Frequently Asked Questions — EBITDA Calculator

What is EBITDA and why do buyers use it in business valuations?

EBITDA — Earnings Before Interest, Taxes, Depreciation, and Amortization — strips out financing choices (interest), tax strategies (taxes), and non-cash accounting entries (D&A) to expose the underlying operating profitability of a business. Buyers use it to compare businesses with different debt levels, tax structures, and asset bases on equal footing. Per IBBA market data, most private business transactions are priced as a multiple of EBITDA or Seller's Discretionary Earnings (SDE for small businesses).

What's the difference between EBITDA and SDE (Seller's Discretionary Earnings)?

SDE = EBITDA + Owner's Total Compensation (salary, benefits, perks). SDE is used for small businesses (typically under $1M EBITDA) where the owner works full-time in the business and their compensation is a major add-back. EBITDA is used for larger businesses with professional management teams where owner compensation is already at market rate. The same business might have $200,000 EBITDA and $350,000 SDE if the owner earns $150,000/year in the company.

What EBITDA multiple should I expect for my business?

Multiples vary by industry, size, growth rate, customer concentration, and revenue quality. As a general 2025 benchmark: businesses with under $1M EBITDA typically sell at 3–5×; $1M–$5M EBITDA at 5–8×; above $5M at 7–15×. Software and healthcare businesses command premium multiples; retail and construction trade at the lower end. The IBBA BizComps database provides transaction-level multiple data by industry.

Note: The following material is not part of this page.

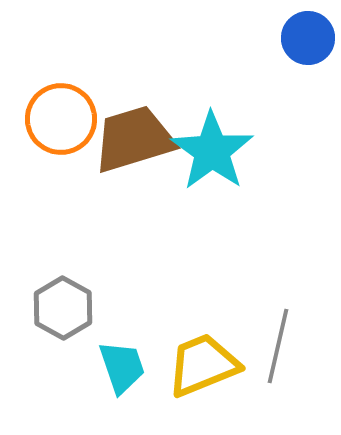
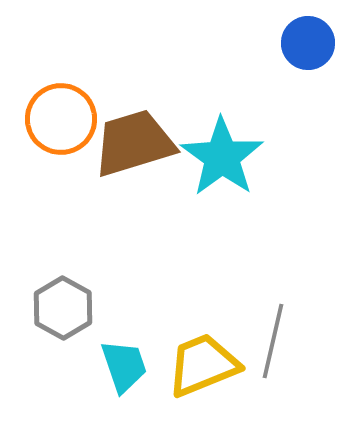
blue circle: moved 5 px down
brown trapezoid: moved 4 px down
cyan star: moved 10 px right, 6 px down
gray line: moved 5 px left, 5 px up
cyan trapezoid: moved 2 px right, 1 px up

Is EBITDA the same as cash flow?

No. EBITDA ignores three major cash requirements: capital expenditures (equipment replacement), changes in working capital (accounts receivable, inventory growth), and debt principal repayment. A business with $500,000 EBITDA but $200,000 in annual maintenance CapEx and $100,000 in working capital growth has only $200,000 in free cash flow. Always reconcile EBITDA to actual free cash flow for debt service and owner distribution planning.

How do lenders use EBITDA in business loan decisions?

Lenders calculate a Debt Service Coverage Ratio (DSCR) = EBITDA ÷ Annual Debt Service (interest + principal). Under SBA 7(a) loan guidelines, lenders typically require a minimum DSCR of 1.25× — meaning for every $1 in debt service, the business must generate at least $1.25 in EBITDA. A business with $500,000 EBITDA can support approximately $400,000 in annual debt service, or roughly $3.5–4M in term debt at 7–8% over 10 years.